Court of Appeals of Utah

December 20, 2018

State of Utah, Appellee,
v.
Calvin Roger Bell, Appellant.

          Third District Court, Salt Lake Department The Honorable Richard D. McKelvie No. 141905701

          Herschel Bullen, Attorney for Appellant

          Sean D. Reyes and Jonathan S. Bauer, Attorneys for Appellee

          Judge Ryan M. Harris authored this Opinion, in which Judges Michele M. Christiansen Forster and Kate Appleby [1] concurred.

          OPINION

          HARRIS, Judge

         ¶1 A jury convicted Calvin Roger Bell of sexually abusing his girlfriend's three-year-old child (Child). Bell appeals his conviction, asserting that the trial court made two erroneous evidentiary rulings that altered the outcome of his trial. We are unpersuaded by Bell's arguments, and affirm his convictions.

         ¶2 In the summer of 2013, while her mother (Mother) was in a residential drug treatment program, Child disclosed to a staff member there that "her dad" had been "playing sexy" with her. Child was four years old when she made this disclosure. Child had had little contact with her biological father, and the man she referred to as "her dad" was Bell, Mother's live-in boyfriend. Shortly thereafter, Mother arranged for Child Protective Services (CPS) to interview Child. However, Child initially refused to talk to the detective (Detective) assigned to interview her "because he was a boy." Mother later arranged for Child to receive counseling, specifically counseling for sexual abuse and trauma.

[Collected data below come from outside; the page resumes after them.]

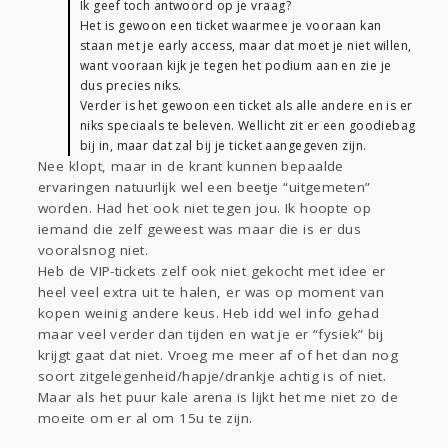
Ik geef toch antwoord op je vraag?
Het is gewoon een ticket waarmee je vooraan kan
staan met je early access, maar dat moet je niet willen,
want vooraan kijk je tegen het podium aan en zie je
dus precies niks.
Verder is het gewoon een ticket als alle andere en is er
niks speciaals te beleven. Wellicht zit er een goodiebag
bij in, maar dat zal bij je ticket aangegeven zijn.
Nee klopt, maar in de krant kunnen bepaalde
ervaringen natuurlijk wel een beetje “uitgemeten”
worden. Had het ook niet tegen jou. Ik hoopte op
iemand die zelf geweest was maar die is er dus
vooralsnog niet.
Heb de VIP-tickets zelf ook niet gekocht met idee er
heel veel extra uit te halen, er was op moment van
kopen weinig andere keus. Heb idd wel info gehad
maar veel verder dan tijden en wat je er “fysiek” bij
krijgt gaat dat niet. Vroeg me meer af of het dan nog
soort zitgelegenheid/hapje/drankje achtig is of niet.
Maar als het puur kale arena is lijkt het me niet zo de
moeite om er al om 15u te zijn.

         ¶3 In January 2014, Child disclosed to Mother that Bell had once shown her a pornographic video. At that point, Mother asked CPS to interview Child again, and this time Child agreed to speak to Detective. Child described, in detail, the pornographic video that she said Bell showed her. Child also told Detective that "Dad played sexy with me, and I don't like it." Specifically, Child described two incidents, one in which she claimed that Bell put his "weenie" on her "no-no" where "pee" comes out, and another in which she claimed that Bell "pulled down [her] pants" and put his finger "under [her] bum."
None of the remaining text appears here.